Factor VIIa for ICH: Behind the Scenes of an Academic–Industry Collaborative Trial

Introduction

Improved treatment for common, serious diseases such as stroke, which have huge implications for public health, is the most important goal of both academic investigators and the pharmaceutical industry. There have been two primary funding sources for clinical trials in the United States: the National Institutes of Health (NIH), and the pharmaceutical and device industries. The model of NIH funding includes a principal investigator or an investigative team who develops a research idea and writes a grant proposal that is submitted for rigorous peer-review. Successful applications are eventually funded to complete a trial. In this model, the steering committee of investigators, with NIH oversight, controls the data, which are monitored by an independent Data and Safety Monitoring Board (DSMB) that is also appointed by the NIH. Drugs and devices may be provided by industry, but control is clearly in the hands of the investigators.

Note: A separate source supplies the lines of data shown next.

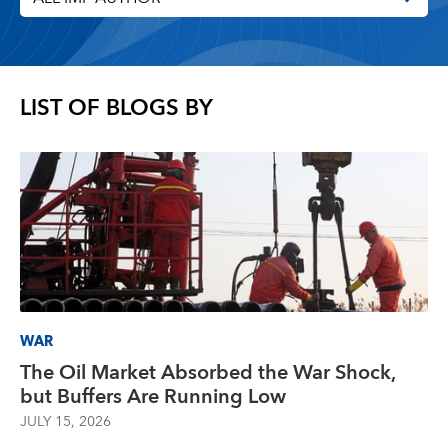
LIST OF BLOGS BY
WAR
The Oil Market Absorbed the War Shock,
but Buffers Are Running Low
JULY 15, 2026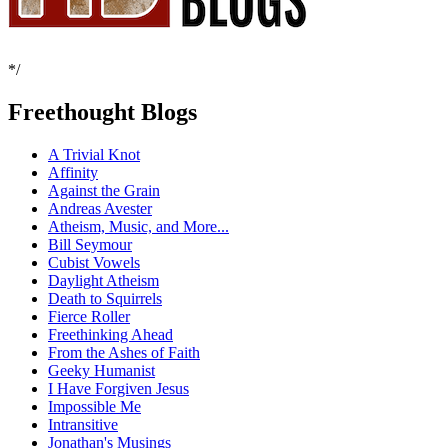
*/
Freethought Blogs
A Trivial Knot
Affinity
Against the Grain
Andreas Avester
Atheism, Music, and More...
Bill Seymour
Cubist Vowels
Daylight Atheism
Death to Squirrels
Fierce Roller
Freethinking Ahead
From the Ashes of Faith
Geeky Humanist
I Have Forgiven Jesus
Impossible Me
Intransitive
Jonathan's Musings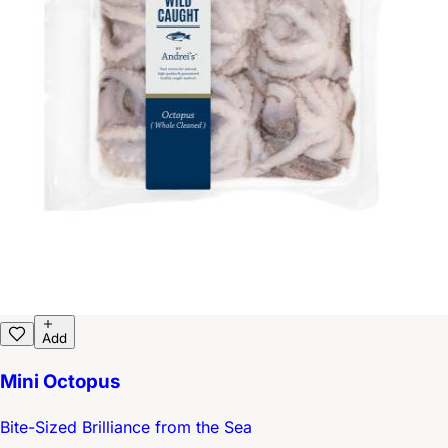
Add
Mini Octopus
Bite-Sized Brilliance from the Sea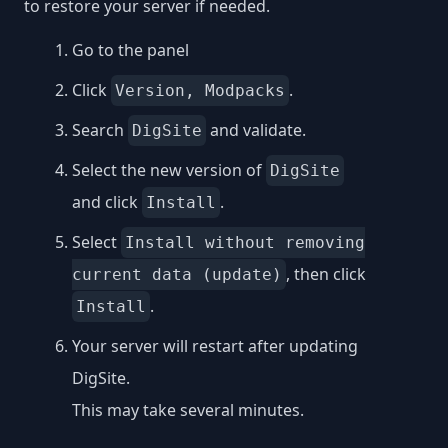
to restore your server if needed.
Go to the panel
Click
.
Version, Modpacks
Search
and validate.
DigSite
Select the new version of
DigSite
and click
.
Install
Select
Install without removing
, then click
current data (update)
.
Install
Your server will restart after updating
DigSite.
This may take several minutes.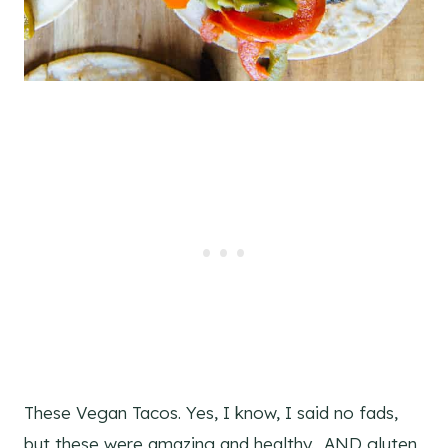
These Vegan Tacos. Yes, I know, I said no fads,
but these were amazing and healthy. AND gluten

This NIH model of funding for clinical trials is responsible for the single greatest success story in stroke therapy to date: The National Institute of Neurological Disorders and Stroke rt-PA trial (1). Many other promising NIH-sponsored trials are also in the pipeline, including the Interventional Management of Stroke (IMS) trial, which is evaluating intravenous rt-PA as ‘bridging therapy’ to more definitive intra-arterial intervention, and the Albumin in Acute Ischemic Stroke (ALIAS) trial. However, the vast majority of phase III clinical trials for stroke over the past 30 years have been funded by the pharmaceutical industry. Pharmaceutical sponsorship of acute stroke trials, for instance, increased from 38% before 1970 to 68% in the 1990s, and this number is still on the rise (2, 3). Paradoxically, nearly all of the acute stroke trials sponsored by the industry have been negative to date.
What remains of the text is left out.